Towards Optimizing Human-Centric Objectives in AI-Assisted Decision-Making With Offline Reinforcement Learning
Zana Buçinca, Siddharth Swaroop, Amanda E. Paluch, Susan A. Murphy, Krzysztof Z. Gajos
TL;DR
This paper addresses how to optimize human-centric objectives in AI-assisted decision-making beyond mere accuracy. It introduces offline reinforcement learning to learn adaptive policies that tailor AI support to context and individual differences, notably Need for Cognition, aiming to maximize immediate accuracy and long-term learning. Across two experiments, accuracy-optimized policies consistently improve human accuracy and can achieve human-AI complementarity, while learning-optimized policies yield more nuanced gains and reveal that optimizing for learning is harder. The work demonstrates offline RL's potential to reveal insights about human-AI decision spaces and emphasizes designing AI assistance that supports learning and other human-centered outcomes alongside accuracy.
Abstract
Imagine if AI decision-support tools not only complemented our ability to make accurate decisions, but also improved our skills, boosted collaboration, and elevated the joy we derive from our tasks.
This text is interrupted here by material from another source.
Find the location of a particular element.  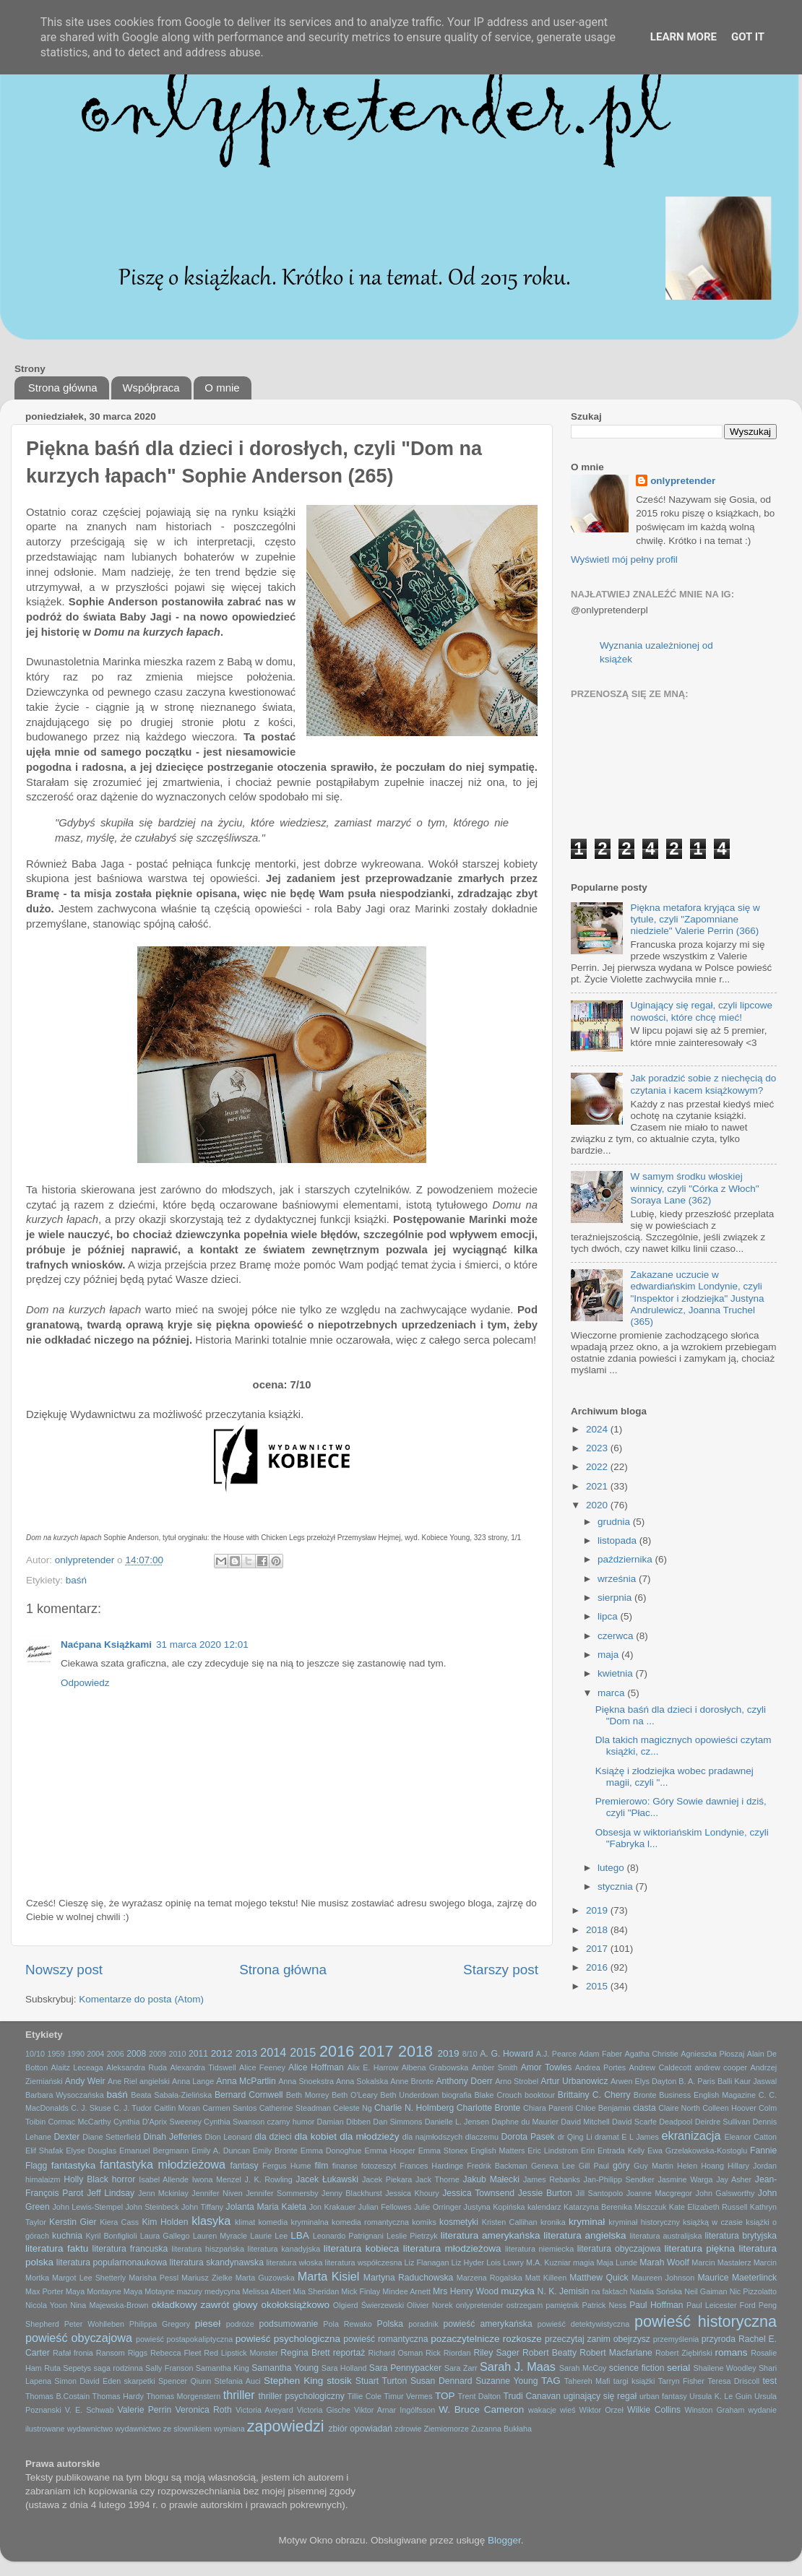

Lois Lowry is located at coordinates (505, 2262).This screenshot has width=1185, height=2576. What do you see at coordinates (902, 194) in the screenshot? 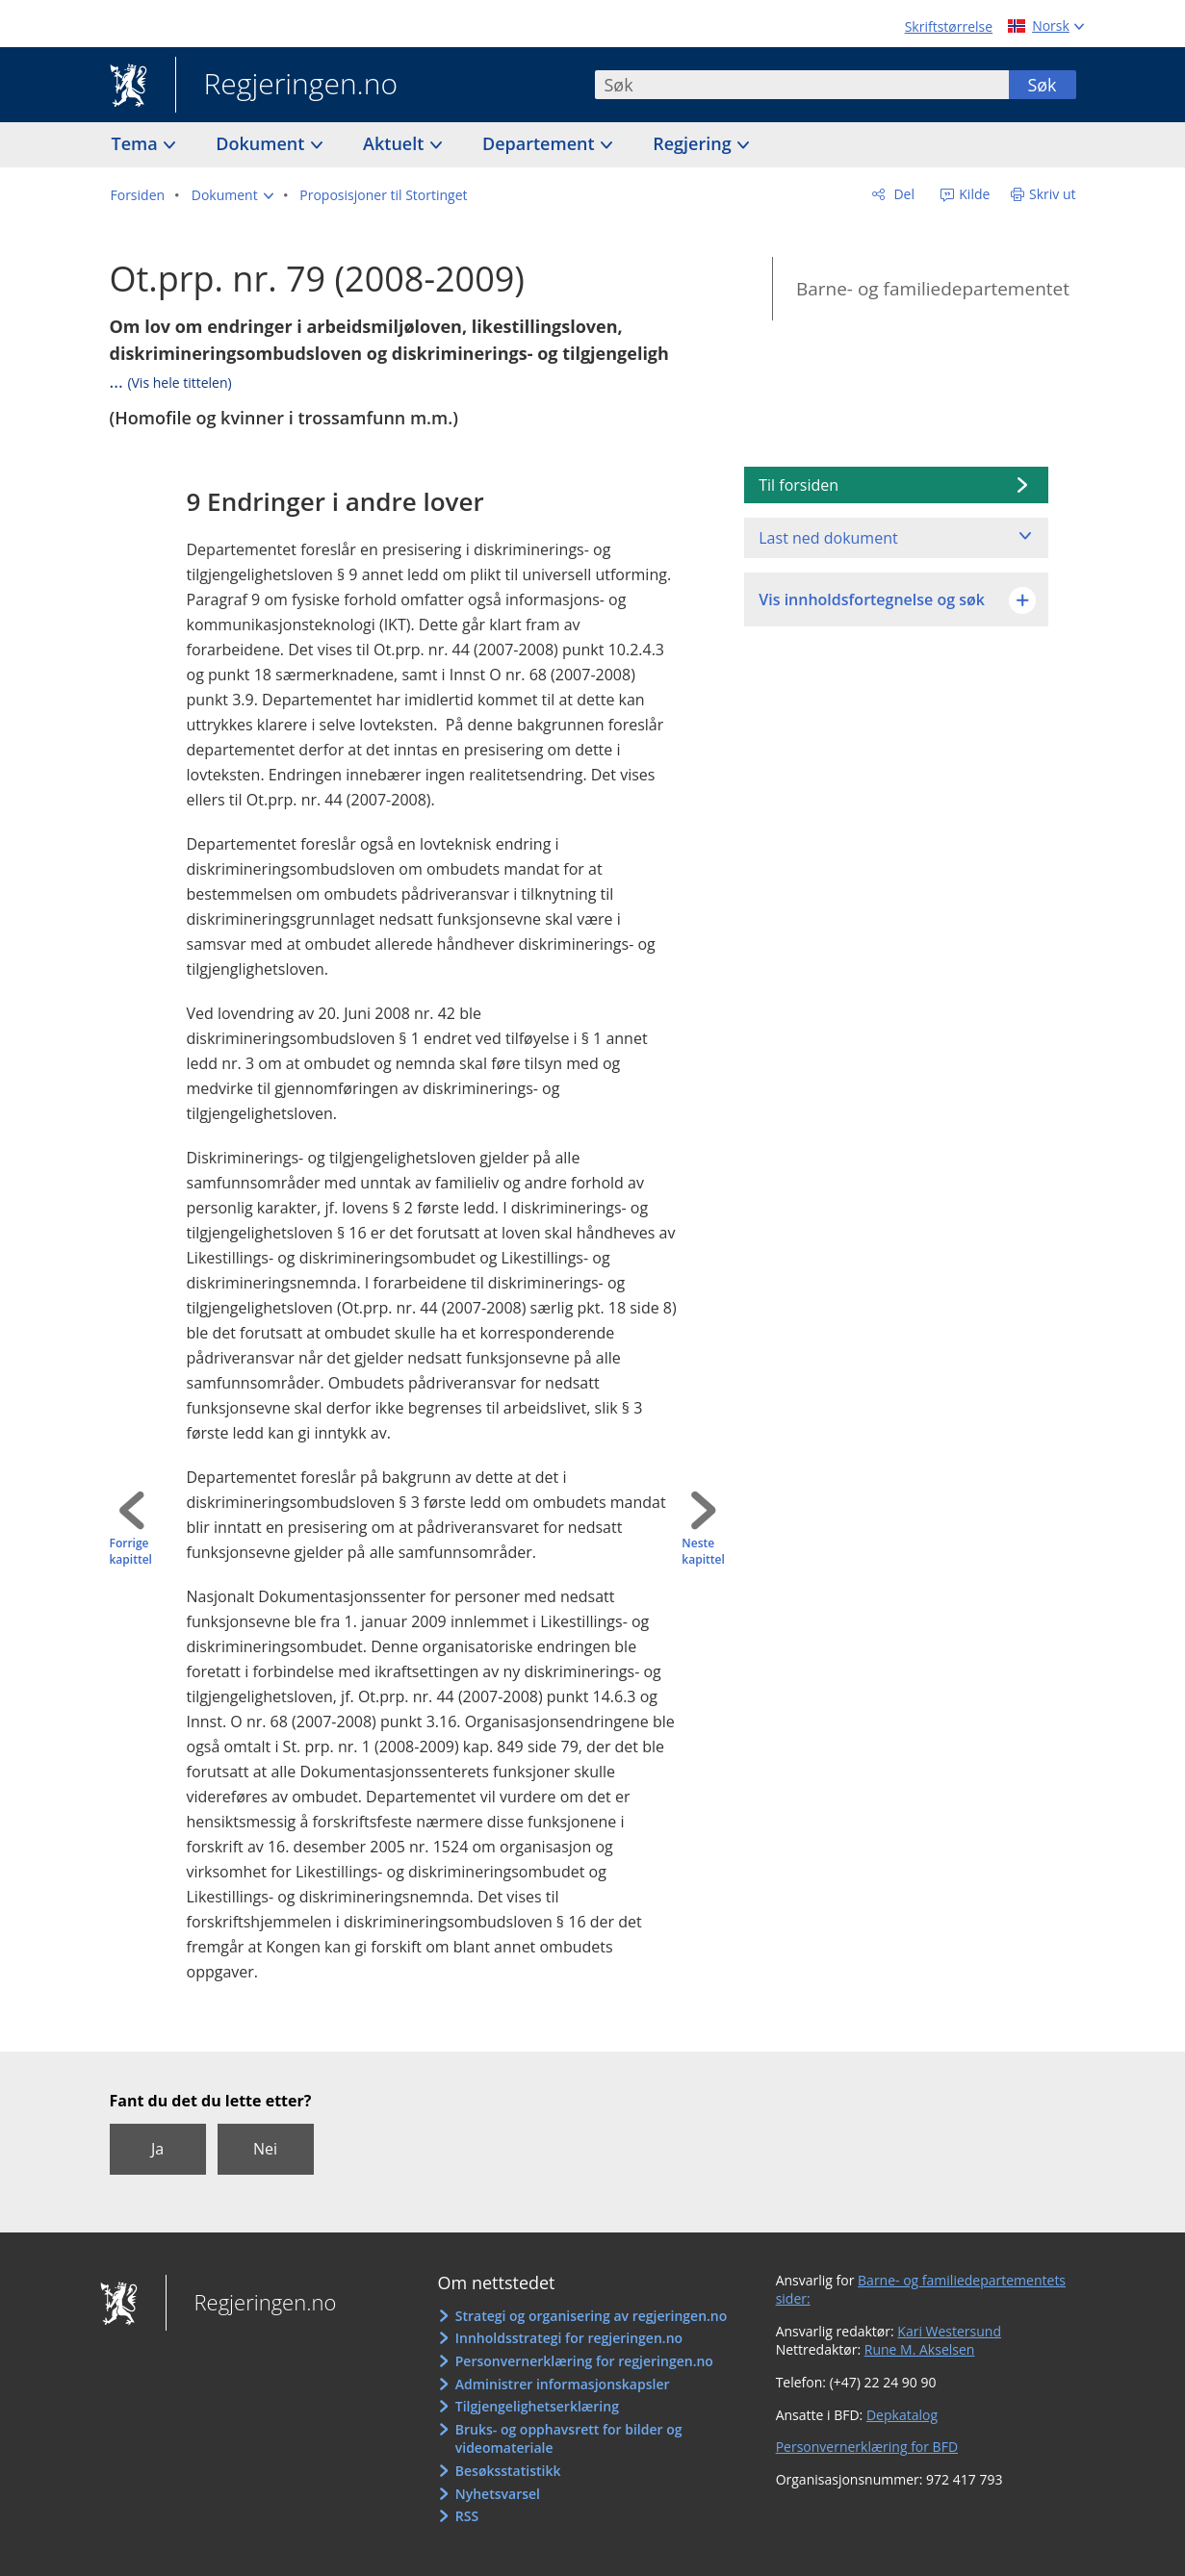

Despite the potential to optimize a broad spectrum of such human-centric objectives, the design of current AI tools remains focused on decision accuracy alone. We propose offline reinforcement learning (RL) as a general approach for modeling human-AI decision-making to optimize human-AI interaction for diverse objectives. RL can optimize such objectives by tailoring decision support, providing the right type of assistance to the right person at the right time. We instantiated our approach with two objectives: human-AI accuracy on the decision-making task and human learning about the task and learned decision support policies from previous human-AI interaction data. We compared the optimized policies against several baselines in AI-assisted decision-making. Across two experiments (N=316 and N=964), our results demonstrated that people interacting with policies optimized for accuracy achieve significantly better accuracy -- and even human-AI complementarity -- compared to those interacting with any other type of AI support. Our results further indicated that human learning was more difficult to optimize than accuracy, with participants who interacted with learning-optimized policies showing significant learning improvement only at times. Our research (1) demonstrates offline RL to be a promising approach to model human-AI decision-making, leading to policies that may optimize human-centric objectives and provide novel insights about the AI-assisted decision-making space, and (2) emphasizes the importance of considering human-centric objectives beyond decision accuracy in AI-assisted decision-making, opening up the novel research challenge of optimizing human-AI interaction for such objectives.